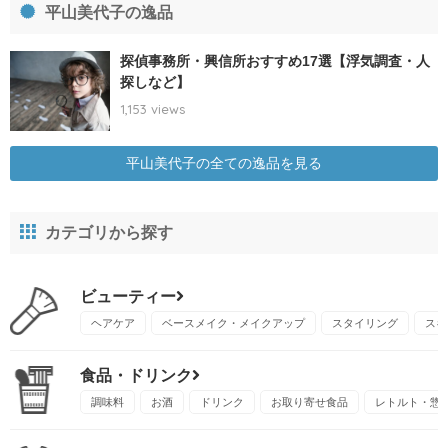
平山美代子の逸品
探偵事務所・興信所おすすめ17選【浮気調査・人
探しなど】
1,153 views
平山美代子の全ての逸品を見る
カテゴリから探す
ビューティー
ヘアケア
ベースメイク・メイクアップ
スタイリング
スキ
食品・ドリンク
調味料
お酒
ドリンク
お取り寄せ食品
レトルト・惣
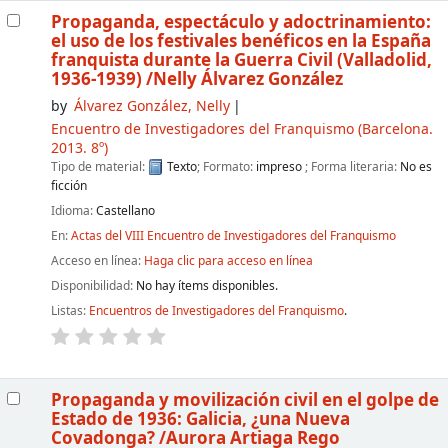
Propaganda, espectáculo y adoctrinamiento:
el uso de los festivales benéficos en la España
franquista durante la Guerra Civil (Valladolid,
1936-1939)
/Nelly Álvarez González
by
Álvarez González, Nelly
Encuentro de Investigadores del Franquismo
(Barcelona.
2013. 8º)
Tipo de material:
Texto
; Formato:
impreso
; Forma literaria:
No es
ficción
Idioma:
Castellano
En:
Actas del VIII Encuentro de Investigadores del Franquismo
Acceso en línea:
Haga clic para acceso en línea
Disponibilidad:
No hay ítems disponibles.
Listas:
Encuentros de Investigadores del Franquismo
.
Propaganda y movilización civil en el golpe de
Estado de 1936: Galicia, ¿una Nueva
Covadonga?
/Aurora Artiaga Rego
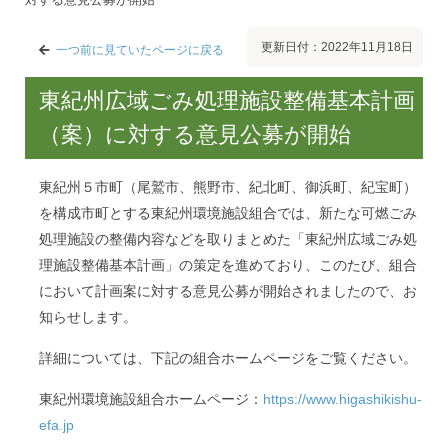
更新日付：2022年11月18日
一つ前に見ていたページに戻る
東紀州広域ごみ処理施設整備基本計画
（案）に対する意見公募が開始
東紀州５市町（尾鷲市、熊野市、紀北町、御浜町、紀宝町）
を構成市町とする東紀州環境施設組合では、新たな可燃ごみ
処理施設の整備内容などを取りまとめた「東紀州広域ごみ処
理施設整備基本計画」の策定を進めており、このたび、組合
において計画案に対する意見公募が開始されましたので、お
知らせします。
詳細については、下記の組合ホームページをご覧ください。
東紀州環境施設組合ホームページ：
https://www.higashikishu-
efa.jp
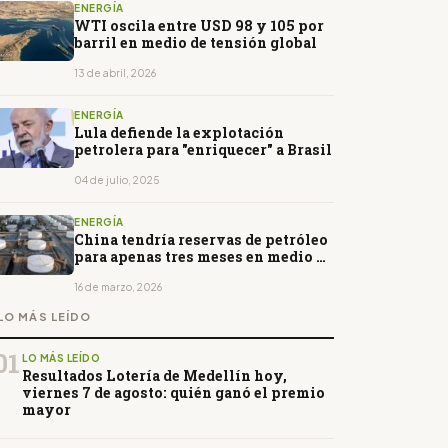
ENERGÍA
WTI oscila entre USD 98 y 105 por
barril en medio de tensión global
13 de abril, 2026
ENERGÍA
Lula defiende la explotación
petrolera para "enriquecer" a Brasil
04 de julio, 2025
ENERGÍA
China tendría reservas de petróleo
para apenas tres meses en medio de
la guerra en Medio Oriente
16 de marzo, 2026
LO MÁS LEÍDO
01
LO MÁS LEÍDO
Resultados Lotería de Medellín hoy,
viernes 7 de agosto: quién ganó el premio
mayor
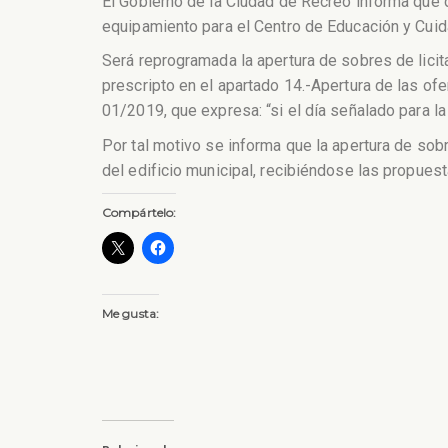
El Gobierno de la Ciudad de Recreo informa que d
equipamiento para el Centro de Educación y Cuid
Será reprogramada la apertura de sobres de licit
prescripto en el apartado 14.-Apertura de las of
01/2019, que expresa: “si el día señalado para la a
Por tal motivo se informa que la apertura de sob
del edificio municipal, recibiéndose las propues
Compártelo:
Me gusta:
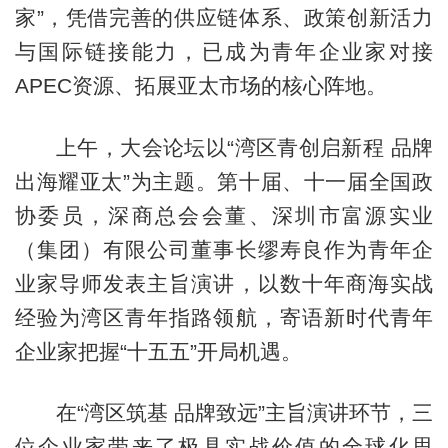
家”，凭借完善的供应链体系、政策创新活力
与国际链接能力，已成为青年企业家对接
APEC资源、拓展亚太市场的核心阵地。
上午，大会论坛以“湾区青创启新程 品牌
出海耀亚太”为主题。第十届、十一届全国政
协委员，深商总会会董、深圳市富源实业
（集团）有限公司董事长缪寿良作为青年企
业家导师发表主旨演讲，以数十年商海实战
经验为湾区青年指路领航，寄语新时代青年
企业家把握“十五五”开局机遇。
在“湾区筑基 品牌致远”主旨演讲环节，三
位企业家带来了极具实战价值的全球化思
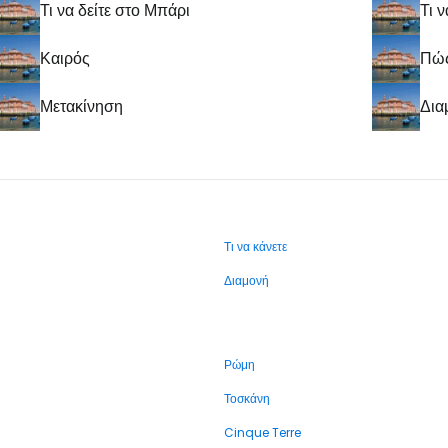
Τι να δείτε στο Μπάρι
Τι ν
Καιρός
Πώς
Μετακίνηση
Δια
Τι να κάνετε
Διαμονή
Ρώμη
Τοσκάνη
Cinque Terre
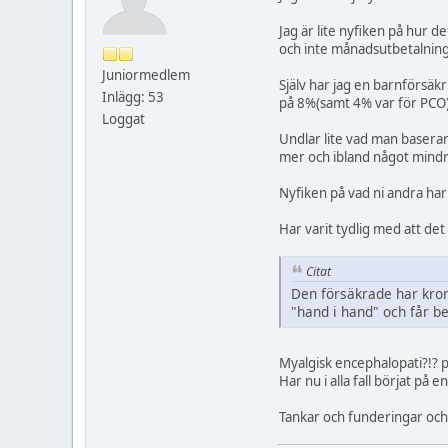
Jag är lite nyfiken på hur d
och inte månadsutbetalning
Juniormedlem
Själv har jag en barnförsäkr
Inlägg: 53
på 8%(samt 4% var för PCO).
Loggat
Undlar lite vad man baserar
mer och ibland något mind
Nyfiken på vad ni andra har 
Har varit tydlig med att de
Citat
Den försäkrade har kron
"hand i hand" och får b
Myalgisk encephalopati?!? pa
Har nu i alla fall börjat på 
Tankar och funderingar och t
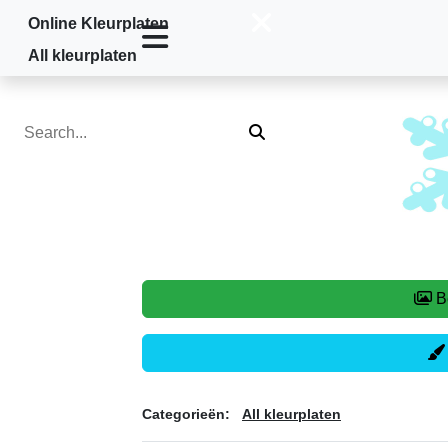
Online Kleurplaten
Home
»
All kleurplaten
»
Sneeuw
All kleurplaten
Categorieën:
All kleurplaten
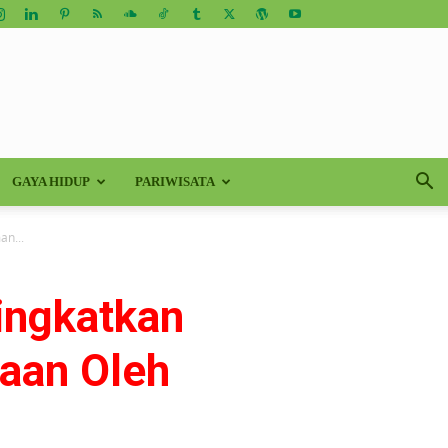
GAYA HIDUP
PARIWISATA
n...
ingkatkan
aan Oleh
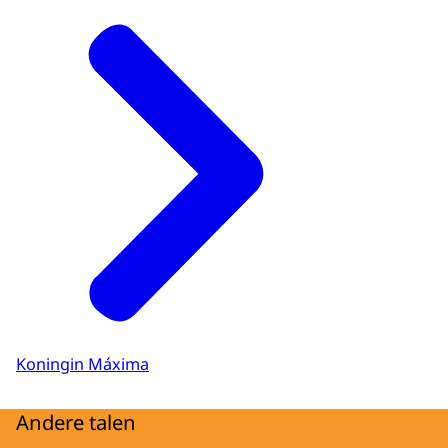
Koningin Máxima
Andere talen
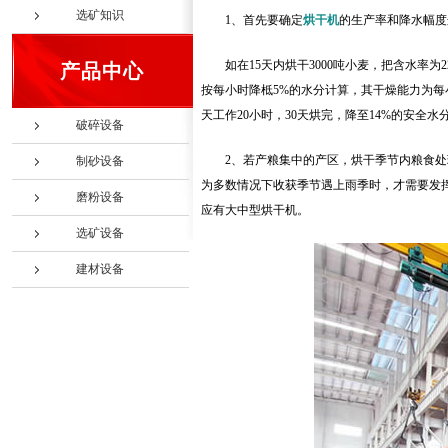
选矿知识
1、首先要确定
烘干机
的生产率和降水幅度
如在15天内烘干3000吨小麦，把含水率
产品中心
按每小时降柢5%的水分计算，其干燥能力为每小
天工作20小时，30天烘完，降至14%的安全
破碎设备
2、若产粮集中的产区，烘干季节内粮食
制砂设备
为多数情况下收获季节遇上雨季时，才需要发
磨粉设备
应有大中型烘干机。
选矿设备
建材设备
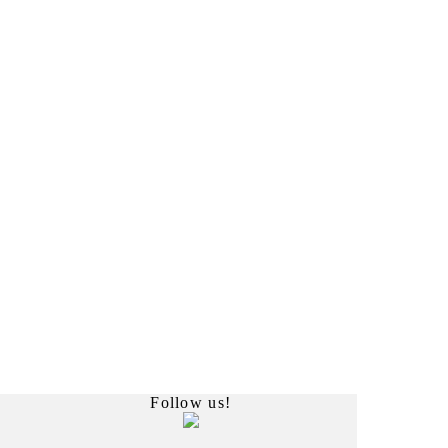
Follow us!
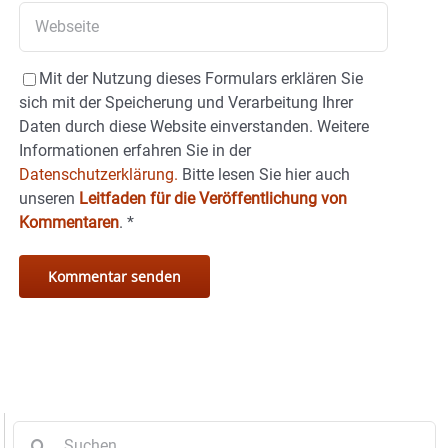
Mit der Nutzung dieses Formulars erklären Sie
sich mit der Speicherung und Verarbeitung Ihrer
Daten durch diese Website einverstanden. Weitere
Informationen erfahren Sie in der
Datenschutzerklärung.
Bitte lesen Sie hier auch
unseren
Leitfaden für die Veröffentlichung von
Kommentaren
.
*
Suche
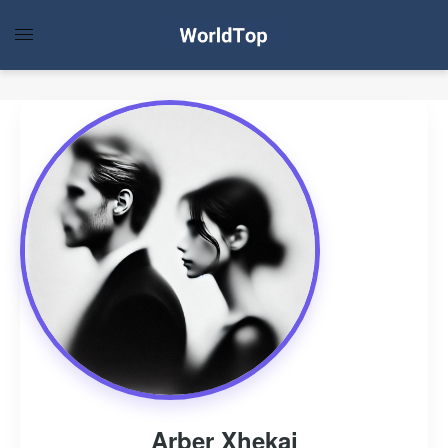
Arber Xhekaj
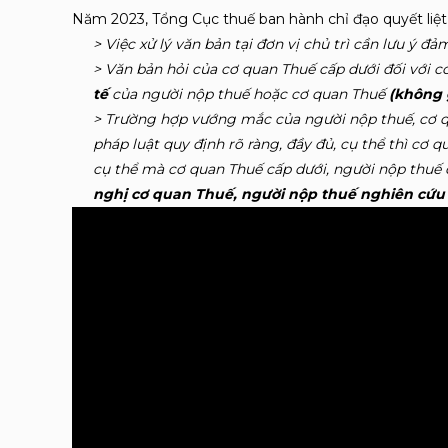
Năm 2023, Tổng Cục thuế ban hành chỉ đạo quyết liệ
> Việc xử lý văn bản tại đơn vị chủ trì cần lưu ý đ
> Văn bản hỏi của cơ quan Thuế cấp dưới đối với c
tế
của người nộp thuế hoặc cơ quan Thuế
(không 
> Trường hợp vướng mắc của người nộp thuế, cơ q
pháp luật quy định rõ ràng, đầy đủ, cụ thể thì cơ q
cụ thể mà cơ quan Thuế cấp dưới, người nộp thuế 
nghị cơ quan Thuế, người nộp thuế nghiên cứu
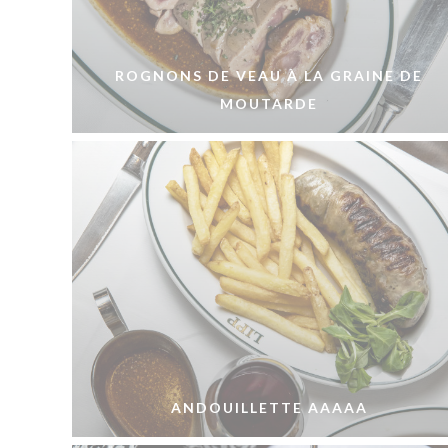
ROGNONS DE VEAU À LA GRAINE DE
MOUTARDE
ANDOUILLETTE AAAAA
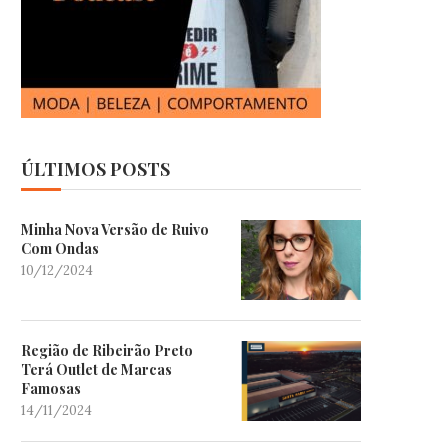
ÚLTIMOS POSTS
Minha Nova Versão de Ruivo
Com Ondas
10/12/2024
Região de Ribeirão Preto
Terá Outlet de Marcas
Famosas
14/11/2024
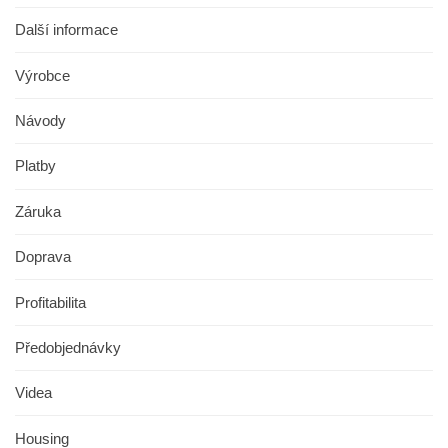
Další informace
Výrobce
Návody
Platby
Záruka
Doprava
Profitabilita
Předobjednávky
Videa
Housing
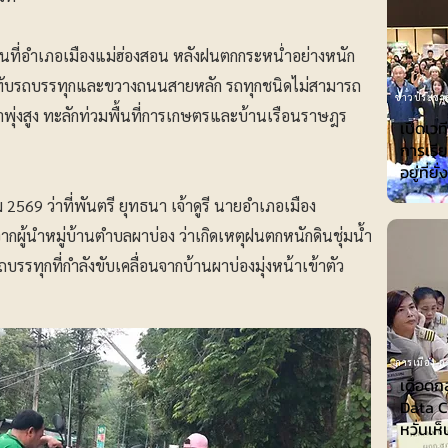
้นที่อำเภอเมืองแม่ฮ่องสอน หลังฝนตกกระหน่ำอย่างหนัก
้มทับรถบรรทุกและขวางถนนสายหลัก รถทุกชนิดไม่สามารถ
ข่าวประชาส
ำพุ่งสูง ทะลักท่วมพื้นที่การเกษตรและบ้านเรือนราษฎร
เปิดเวท
การเรีย
อยู่ที่ยั
 2569 ว่าที่พันตรี ยุทธนา เจ้าดูรี นายอำเภอเมือง
ากผู้นำหมู่บ้านตำบลผาบ่อง ว่าเกิดเหตุฝนตกหนักดินชุ่มน้ำ
รรทุกที่กำลังขับเคลื่อนจากบ้านผาบ่องมุ่งหน้าเข้าตัว
การเมือง-กา
เดือดก
Data Ce
หวั่นเห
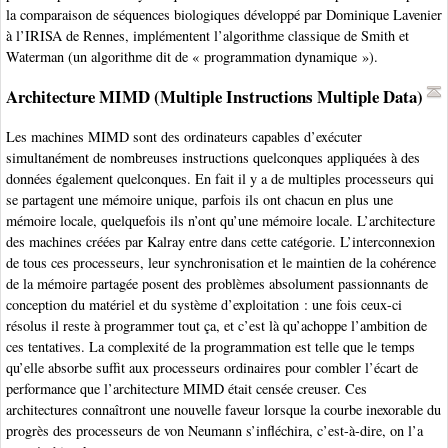
la comparaison de séquences biologiques développé par Dominique Lavenier
à l’IRISA de Rennes, implémentent l’algorithme classique de Smith et
Waterman (un algorithme dit de « programmation dynamique »).
Architecture MIMD (Multiple Instructions Multiple Data)
Les machines MIMD sont des ordinateurs capables d’exécuter
simultanément de nombreuses instructions quelconques appliquées à des
données également quelconques. En fait il y a de multiples processeurs qui
se partagent une mémoire unique, parfois ils ont chacun en plus une
mémoire locale, quelquefois ils n’ont qu’une mémoire locale. L’architecture
des machines créées par Kalray entre dans cette catégorie. L’interconnexion
de tous ces processeurs, leur synchronisation et le maintien de la cohérence
de la mémoire partagée posent des problèmes absolument passionnants de
conception du matériel et du système d’exploitation : une fois ceux-ci
résolus il reste à programmer tout ça, et c’est là qu’achoppe l’ambition de
ces tentatives. La complexité de la programmation est telle que le temps
qu’elle absorbe suffit aux processeurs ordinaires pour combler l’écart de
performance que l’architecture MIMD était censée creuser. Ces
architectures connaîtront une nouvelle faveur lorsque la courbe inexorable du
progrès des processeurs de von Neumann s’infléchira, c’est-à-dire, on l’a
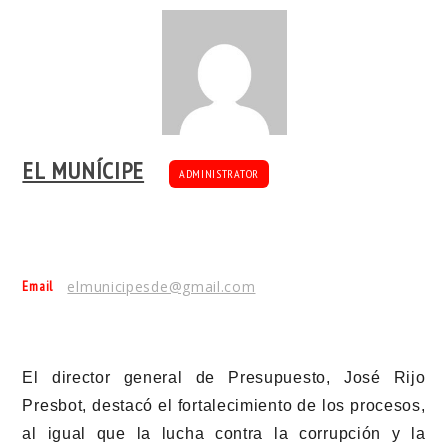
EL MUNÍCIPE
ADMINISTRATOR
Email
elmunicipesde@gmail.com
El director general de Presupuesto, José Rijo
Presbot, destacó el fortalecimiento de los procesos,
al igual que la lucha contra la corrupción y la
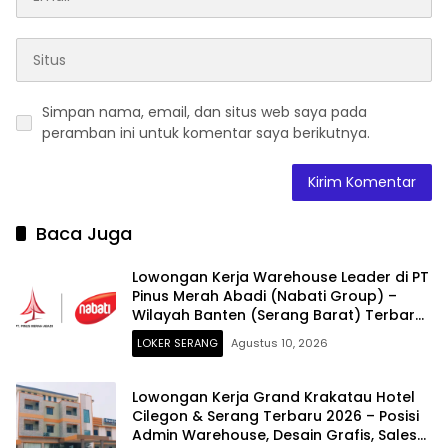
Simpan nama, email, dan situs web saya pada
peramban ini untuk komentar saya berikutnya.
Baca Juga
Lowongan Kerja Warehouse Leader di PT
Pinus Merah Abadi (Nabati Group) –
Wilayah Banten (Serang Barat) Terbaru
2026
LOKER SERANG
Agustus 10, 2026
Lowongan Kerja Grand Krakatau Hotel
Cilegon & Serang Terbaru 2026 – Posisi
Admin Warehouse, Desain Grafis, Sales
########################################
* **WHAT THIS TASK INVOLVES**: Please go through each line of the data and count those that contain the string "Nelly"; give that number alone.

* **YOUR RESPONSE**: 2